Discovering biogeographic and ecological clusters with a graph theoretic spin on factor analysis

13 April 2019

Alroy, John

Factor analysis (FA) has the advantage of highlighting each semi-distinct cluster of samples in a data set with one axis at a time, as opposed to simply arranging samples across axes to represent gradients. However, in the case of presence-absence data it is confounded by absences when gradients are long. No statistical model can cope with this problem because the raw data simply do not present underlying information about the length of such gradients. Here I propose a simple way to tease out this information. It is a simple emendation of FA called stepping down, which involves giving an absence a negative value when the missing species nowhere co-occurs with the species found in the relevant sample.

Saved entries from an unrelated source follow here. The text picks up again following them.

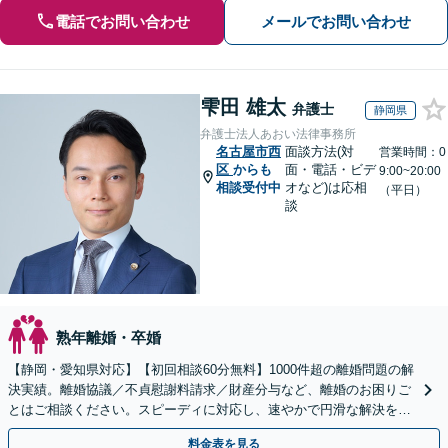
電話でお問い合わせ
メールでお問い合わせ
雫田 雄太
弁護士
静岡県
弁護士法人あおい法律事務所
名古屋市西
面談方法(対
営業時間：0
区
からも
面・電話・ビデ
9:00~20:00
相談受付中
オなど)は応相
（平日）
談
熟年離婚・卒婚
【静岡・愛知県対応】【初回相談60分無料】1000件超の離婚問題の解
決実績。離婚協議／不貞慰謝料請求／財産分与など、離婚のお困りご
とはご相談ください。スピーディに対応し、速やかで円滑な解決を目
指します【女性弁護士・男性弁護士どちらも所属】
料金表を見る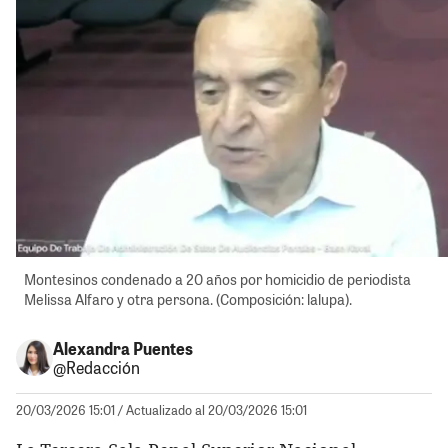
Montesinos condenado a 20 años por homicidio de periodista
Melissa Alfaro y otra persona. (Composición: lalupa).
Alexandra Puentes
@Redacción
20/03/2026 15:01
/ Actualizado al 20/03/2026 15:01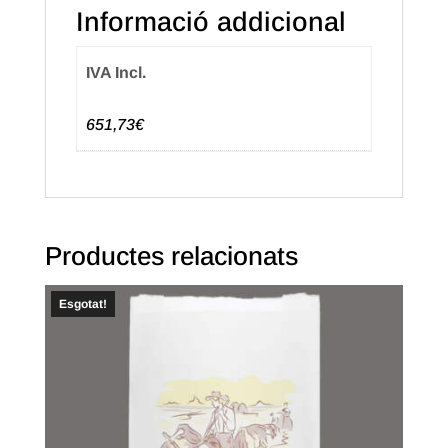
Informació addicional
Semiblanc
(1.200u.)
IVA Incl.
651,73€
Productes relacionats
Esgotat!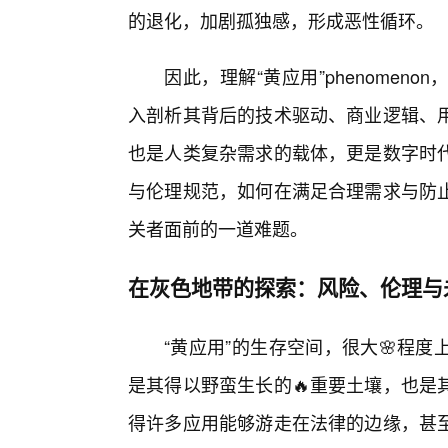
的退化，加剧孤独感，形成恶性循环。
因此，理解“黄应用”phenomen
入剖析其背后的技术驱动、商业逻辑、
也是人类复杂需求的载体，更是数字时
与伦理规范，如何在满足合理需求与防
关者面前的一道难题。
在灰色地带的探索：风险、伦理与
“黄应用”的生存空间，很大🌸程
是其得以野蛮生长的🔥重要土壤，也是
得许多应用能够游走在法律的边缘，甚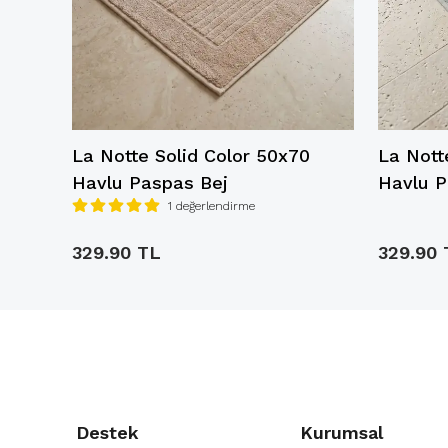
0
La Notte Solid Color 50x70
La Nott
Havlu Paspas Bej
Havlu P
1 değerlendirme
329.90 TL
329.90 
Destek
Kurumsal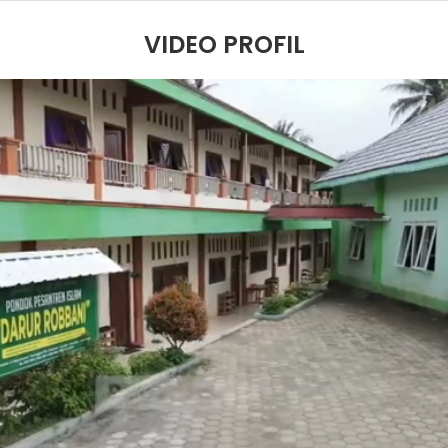
VIDEO PROFIL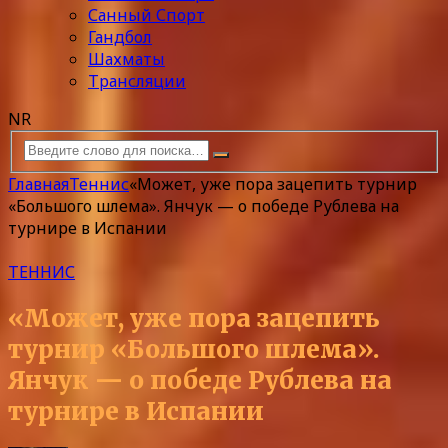
Санный Спорт
Гандбол
Шахматы
Трансляции
NR
Главная
Теннис
«Может, уже пора зацепить турнир
«Большого шлема». Янчук — о победе Рублева на
турнире в Испании
ТЕННИС
«Может, уже пора зацепить
турнир «Большого шлема».
Янчук — о победе Рублева на
турнире в Испании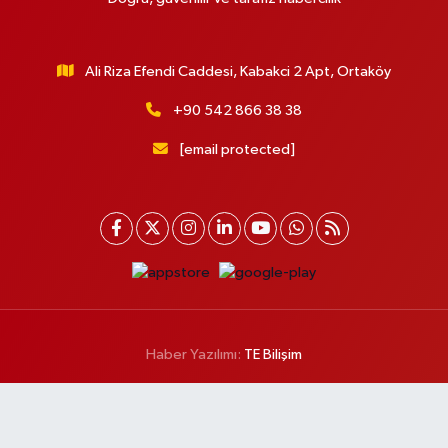
Ali Riza Efendi Caddesi, Kabakci 2 Apt, Ortaköy
+90 542 866 38 38
[email protected]
Haber Yazılımı:
TE Bilişim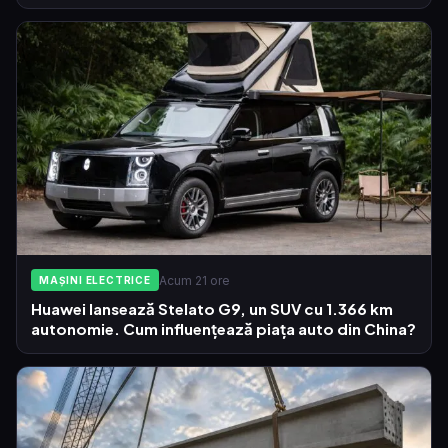
Acum 21 ore
MAȘINI ELECTRICE
Huawei lansează Stelato G9, un SUV cu 1.366 km
autonomie. Cum influențează piața auto din China?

Specifically, a binary co-occurrence graph is created, and the magnitude of negative values is made a function of how far the graph must be traversed in order to link the missing species with each species that is present. Simulations show that standard FA yields inferior results to FA based on stepped-down matrices in terms of mapping clusters into axes one-by-one. Standard FA is also uninformative when applied to a global bat inventory data set. Step-down FA (SDFA) easily flags the main biogeographic groupings. Methods like correspondence analysis, non-metric multidimensional scaling, and Bayesian latent variable modelling are not commensurate with SDFA because they do not seek to find a one-to-one mapping of axes and clusters. Stepping down seems promising as a means of illustrating clusters of samples, especially when there are subtle or complex discontinuities in gradients.